I’m sure that if you have never done a day of physical labor in your life and do interesting work in a comfortable office, working into old age sounds like a fine idea. But anyone considering such an idea ought to have a talk with some of the folks I work with—nurses, nurse’s aides, hospital housekeepers, people who spend most of the working day on their feet doing physically demanding work.
Then maybe talk to a few motel maids, farm workers and fast-food workers, roofers and carpenters. Ask them how the idea of working until they drop sounds to them.
And forget the notion that we can’t let people retire at 65 anymore because they are living so much longer. Life expectancy is tricky, but here it is in a nutshell: Changes in life expectancy are mostly not about how long old people live, but about how many people die young. Life expectancy at 65 has changed rather little in the last 50 years, and most of that change has been concentrated in upper-income groups. A worker in the bottom half of the income distribution—the people doing the physically difficult jobs—has seen an increase of only about 1.6 years in that life expectancy.

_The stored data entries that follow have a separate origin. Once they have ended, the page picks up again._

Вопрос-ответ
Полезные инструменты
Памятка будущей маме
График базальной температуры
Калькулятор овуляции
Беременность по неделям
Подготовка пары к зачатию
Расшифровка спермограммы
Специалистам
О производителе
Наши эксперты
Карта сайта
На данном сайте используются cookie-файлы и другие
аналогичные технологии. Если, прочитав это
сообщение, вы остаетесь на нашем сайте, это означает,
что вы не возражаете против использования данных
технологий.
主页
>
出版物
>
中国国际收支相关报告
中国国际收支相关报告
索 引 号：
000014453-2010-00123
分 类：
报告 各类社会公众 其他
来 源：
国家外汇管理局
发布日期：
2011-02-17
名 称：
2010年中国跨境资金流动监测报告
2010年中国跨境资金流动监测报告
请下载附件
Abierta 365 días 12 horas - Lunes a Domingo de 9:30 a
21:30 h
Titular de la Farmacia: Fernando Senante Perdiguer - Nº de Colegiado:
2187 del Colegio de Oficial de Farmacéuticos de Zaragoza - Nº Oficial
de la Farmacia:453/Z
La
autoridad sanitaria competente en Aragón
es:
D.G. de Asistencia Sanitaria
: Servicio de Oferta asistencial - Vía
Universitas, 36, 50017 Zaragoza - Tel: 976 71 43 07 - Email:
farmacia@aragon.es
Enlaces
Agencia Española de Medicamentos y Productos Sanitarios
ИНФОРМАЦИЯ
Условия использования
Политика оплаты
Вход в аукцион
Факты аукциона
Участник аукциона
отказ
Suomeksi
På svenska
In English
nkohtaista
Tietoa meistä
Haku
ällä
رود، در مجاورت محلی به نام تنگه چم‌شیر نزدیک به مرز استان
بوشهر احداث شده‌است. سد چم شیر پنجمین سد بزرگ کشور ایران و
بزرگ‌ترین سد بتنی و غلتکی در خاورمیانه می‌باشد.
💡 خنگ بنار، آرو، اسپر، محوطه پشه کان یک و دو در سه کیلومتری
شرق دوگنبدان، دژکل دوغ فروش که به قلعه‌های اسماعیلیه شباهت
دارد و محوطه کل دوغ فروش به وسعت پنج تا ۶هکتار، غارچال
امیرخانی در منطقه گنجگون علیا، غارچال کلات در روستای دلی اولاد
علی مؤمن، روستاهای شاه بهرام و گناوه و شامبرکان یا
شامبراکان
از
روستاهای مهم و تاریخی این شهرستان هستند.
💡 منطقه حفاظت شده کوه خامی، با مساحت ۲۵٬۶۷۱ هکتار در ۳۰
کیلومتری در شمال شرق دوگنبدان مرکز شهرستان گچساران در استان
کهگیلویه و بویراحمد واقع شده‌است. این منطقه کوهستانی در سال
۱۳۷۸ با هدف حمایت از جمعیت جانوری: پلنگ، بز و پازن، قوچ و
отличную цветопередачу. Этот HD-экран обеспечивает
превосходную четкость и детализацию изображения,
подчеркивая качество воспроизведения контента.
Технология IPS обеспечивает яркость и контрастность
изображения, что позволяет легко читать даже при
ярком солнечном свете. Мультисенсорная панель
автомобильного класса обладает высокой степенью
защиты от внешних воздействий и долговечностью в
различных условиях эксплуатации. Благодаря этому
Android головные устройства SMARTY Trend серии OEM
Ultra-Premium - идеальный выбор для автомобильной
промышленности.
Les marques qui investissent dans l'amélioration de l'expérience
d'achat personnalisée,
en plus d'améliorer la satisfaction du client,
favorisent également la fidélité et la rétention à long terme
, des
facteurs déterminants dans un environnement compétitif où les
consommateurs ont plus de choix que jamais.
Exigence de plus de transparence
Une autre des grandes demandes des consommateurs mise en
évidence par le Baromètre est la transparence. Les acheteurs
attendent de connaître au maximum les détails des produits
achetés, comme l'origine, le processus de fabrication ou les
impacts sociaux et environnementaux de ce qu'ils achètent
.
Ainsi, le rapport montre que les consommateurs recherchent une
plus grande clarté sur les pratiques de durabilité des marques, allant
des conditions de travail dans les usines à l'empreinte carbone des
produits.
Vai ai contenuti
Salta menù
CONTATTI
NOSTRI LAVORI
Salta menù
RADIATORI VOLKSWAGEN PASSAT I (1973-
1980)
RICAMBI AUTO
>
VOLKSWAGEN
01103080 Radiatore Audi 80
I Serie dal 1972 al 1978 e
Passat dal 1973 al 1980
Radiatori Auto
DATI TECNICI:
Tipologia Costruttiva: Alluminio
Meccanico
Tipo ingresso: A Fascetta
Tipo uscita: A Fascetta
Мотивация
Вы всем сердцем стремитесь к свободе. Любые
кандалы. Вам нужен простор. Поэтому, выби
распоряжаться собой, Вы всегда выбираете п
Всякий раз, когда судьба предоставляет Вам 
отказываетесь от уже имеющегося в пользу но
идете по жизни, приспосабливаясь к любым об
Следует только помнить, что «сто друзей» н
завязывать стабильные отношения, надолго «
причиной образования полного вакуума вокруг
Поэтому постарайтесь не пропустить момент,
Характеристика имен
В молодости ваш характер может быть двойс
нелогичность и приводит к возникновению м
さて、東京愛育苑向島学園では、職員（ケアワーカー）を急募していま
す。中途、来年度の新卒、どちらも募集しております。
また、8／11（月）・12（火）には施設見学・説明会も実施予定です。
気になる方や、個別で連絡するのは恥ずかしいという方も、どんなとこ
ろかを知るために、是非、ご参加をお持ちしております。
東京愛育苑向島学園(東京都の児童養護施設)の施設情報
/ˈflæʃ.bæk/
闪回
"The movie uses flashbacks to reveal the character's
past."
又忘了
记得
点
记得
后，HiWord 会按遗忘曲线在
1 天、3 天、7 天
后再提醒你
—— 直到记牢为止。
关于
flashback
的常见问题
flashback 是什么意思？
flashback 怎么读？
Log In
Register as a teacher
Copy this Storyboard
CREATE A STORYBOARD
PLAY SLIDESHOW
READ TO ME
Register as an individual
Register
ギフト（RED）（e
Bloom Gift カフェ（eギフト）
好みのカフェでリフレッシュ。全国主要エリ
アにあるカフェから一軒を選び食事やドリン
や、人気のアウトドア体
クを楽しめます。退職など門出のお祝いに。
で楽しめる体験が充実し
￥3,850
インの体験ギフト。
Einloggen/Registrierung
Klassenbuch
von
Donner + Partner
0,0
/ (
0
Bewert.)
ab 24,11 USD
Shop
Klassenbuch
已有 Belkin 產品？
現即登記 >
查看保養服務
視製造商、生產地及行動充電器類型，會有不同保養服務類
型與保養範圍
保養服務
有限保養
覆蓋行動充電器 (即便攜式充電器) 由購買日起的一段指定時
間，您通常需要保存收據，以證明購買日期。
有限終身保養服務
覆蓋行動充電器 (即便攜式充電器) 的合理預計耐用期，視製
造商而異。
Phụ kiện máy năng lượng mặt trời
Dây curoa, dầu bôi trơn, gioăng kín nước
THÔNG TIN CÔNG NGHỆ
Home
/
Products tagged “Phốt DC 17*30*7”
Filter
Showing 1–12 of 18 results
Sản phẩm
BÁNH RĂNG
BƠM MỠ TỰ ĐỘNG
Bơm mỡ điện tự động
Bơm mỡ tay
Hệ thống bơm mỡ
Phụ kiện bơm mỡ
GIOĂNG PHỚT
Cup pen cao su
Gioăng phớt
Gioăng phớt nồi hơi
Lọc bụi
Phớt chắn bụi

The real solution? Raise the cap on payroll taxes.
Ethnicity and religion
Re “City’s books are perfectly ‘clean’” (Newslines, by Robert Speer, Jan. 17):
In the above referenced story the author writes, “They [candidates for city commissions] are an impressive bunch, many of them highly qualified, though perhaps not as diverse as the larger community. Only four are from minority groups—one African-American, one Latino, one Southeast Asian and one Indian, Dr. Brahama D. Sharma, who wants to serve on the Airport Commission.”
Brahama D Sharma politely and emphatically states that Robert Speer is woefully mistaken in that Brahama D Sharma represents minority as an Indian. Brahama D Sharma is Jewish by birth and a naturalized U.S. citizen and is a member of the Congregation Beth Israel of Chico in very good standing all the time he has been in Chico.
Brahama D Sharma
Robert Speer responds: I was aware that Dr. Sharma was Jewish and originally wrote that he represented two minority groups, Indian Americans and Jews. Further research showed that whether Jews constitute a distinct ethnic group is a matter of debate.
One way to cut costs
Did you know that the McDonald’s in Paradise has cut most of their employees’ hours to avoid [paying for] health care for them? So now all their medical cost is shifted to the taxpayers, who already pay by purchasing their products. Many of the employees are college students who have been working for many years and need the income to attend school. I can no longer buy from a store that will not share the wealth.